Élisabeth Vigée-LeBrun
Francia, 1755–1842
Durante muchos años, como sucede con la mayoría de las mujeres artistas, Élisabeth Vigée-LeBrun fue una de las grandes ausentes de las enciclopedias de arte. Sin embargo, es una de las pintoras más importantes de su siglo; su trabajo fue muy apreciado por todas las cortes europeas, hasta el punto de que nobles y realeza se disputaban el honor de ser inmortalizados por su pincel. Se dice que la reina María Antonieta, después de ver el primer retrato que le hizo (donde aparece joven y hermosa, sosteniendo en una mano un cestillo de mimbre y en la otra una rosa), no quiso que la retratara nadie más.
Madame Vigée-LeBrun había nacido solo con el Vigée (el LeBrun lo tomaría de su marido, con quien se casó a los veinte años cediendo a un deseo materno), en la primavera de 1755. La Ilustración estaba en su apogeo y se avecinaban nuevos tiempos. Su padre (al que estuvo muy unida) siempre alentó su temprana vocación por la pintura y la animó a tomar clases. Así, ya en su tierna adolescencia, Élisabeth aportaba dinero a la economía familiar con el fruto de su arte. Su obra llamó la atención por su sinceridad y frescura y pronto la nobleza parisina cayó rendida a sus pies.

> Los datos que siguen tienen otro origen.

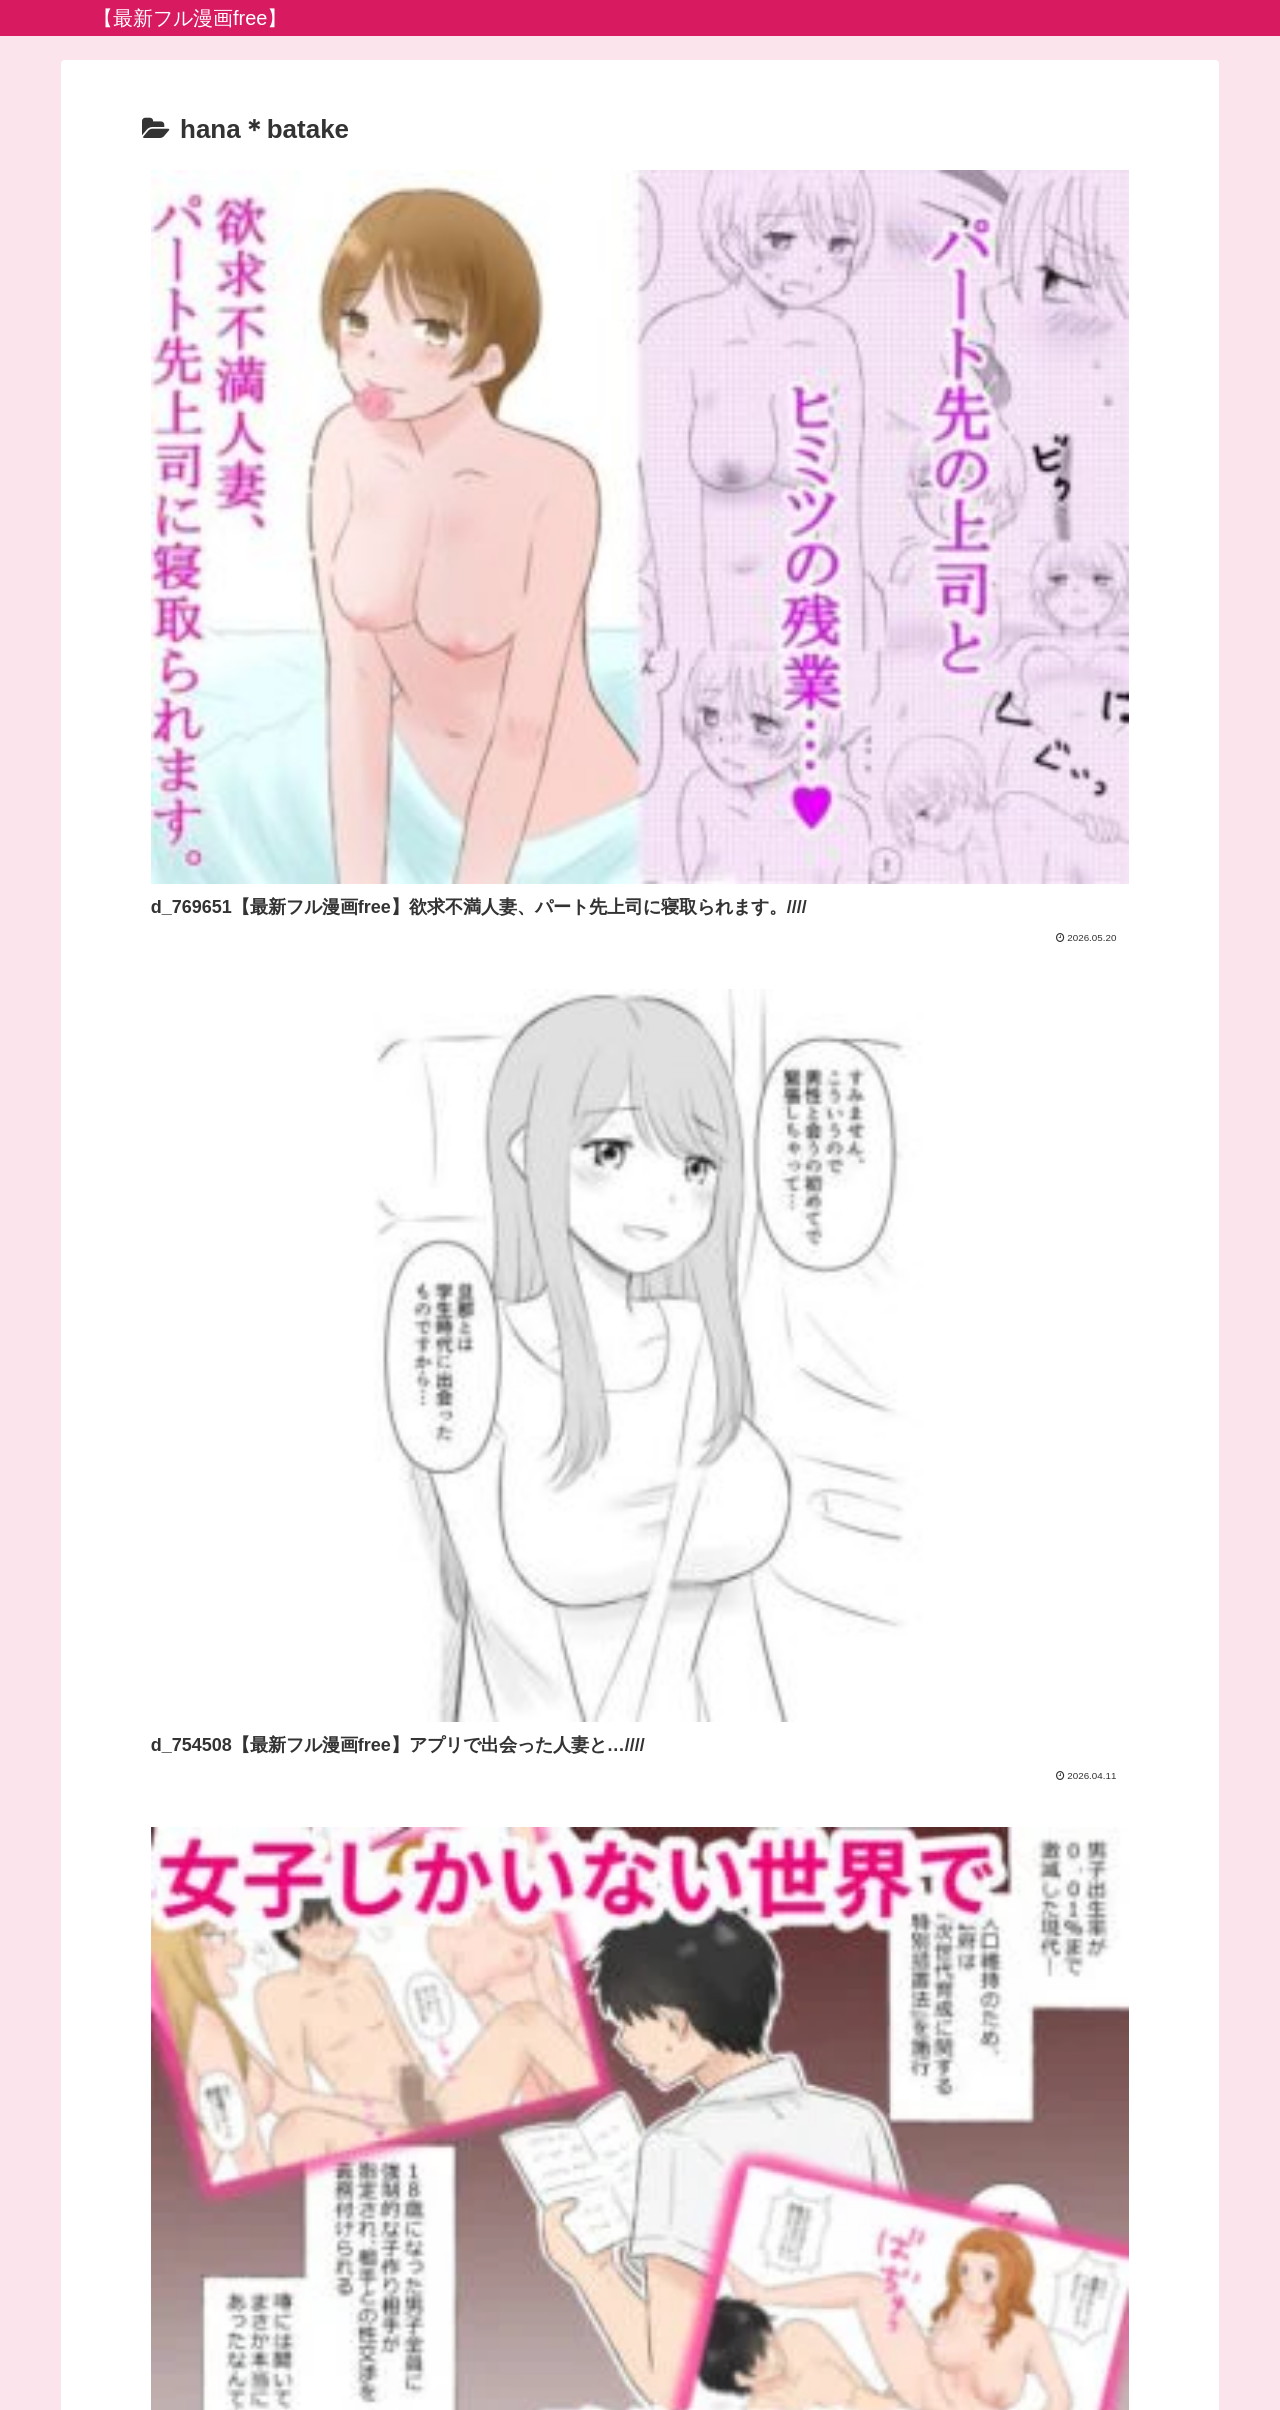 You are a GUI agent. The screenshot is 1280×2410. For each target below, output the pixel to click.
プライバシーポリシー (640, 2348)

La joven se ganaba muy bien la vida y, como ella misma reconoció en sus memorias, no tenía ninguna necesidad de contraer matrimonio. Pero su madre la animó a aceptar la proposición de Monsieur LeBrun, un marchante de arte conocido de la familia, la (supuesta) fortuna del cual había impresionado a la progenitora. Y no era mal hombre el tal LeBrun, pero resultó ser un poco (bastante) aficionado al juego, de modo que la recién casada pronto se vio privada de la fortuna que había ganado con su esfuerzo y dedicación.
Quizá el único bien que le aportó el matrimonio fue Julie, su hija, a quien Élisabeth adoraba y que aparece en muchas de sus obras.
La Revolución llega y su amistad con la reina guillotinada levanta sospechas. Élisabeth debe huir precipitadamente de Francia. Los revolucionarios obligan a su marido a divorciarse de ella. La artista es persona non grata en la nueva república, y en los años siguientes, hasta que se le permite regresar a París con Napoleón I, peregrina de corte en corte, pintando a los personajes más importantes de Europa, incluido literatos como Lord Byron o Madame de Stäel.
Antes de morir, ya anciana, en 1842 (y con el dolor de haber visto morir a su hija), tuvo tiempo de escribir sus maravillosas memorias, donde recoge su ajetreada y apasionante vida. Su obra pictórica, de un estilo dulce y amable y ejecutada con una técnica perfecta, fue pronto olvidada, y su figura desapareció de todos los manuales de arte, mientras Fragonard, Gainsborough y sus otros contemporáneos varones llenaban páginas y páginas de arte dieciochesco.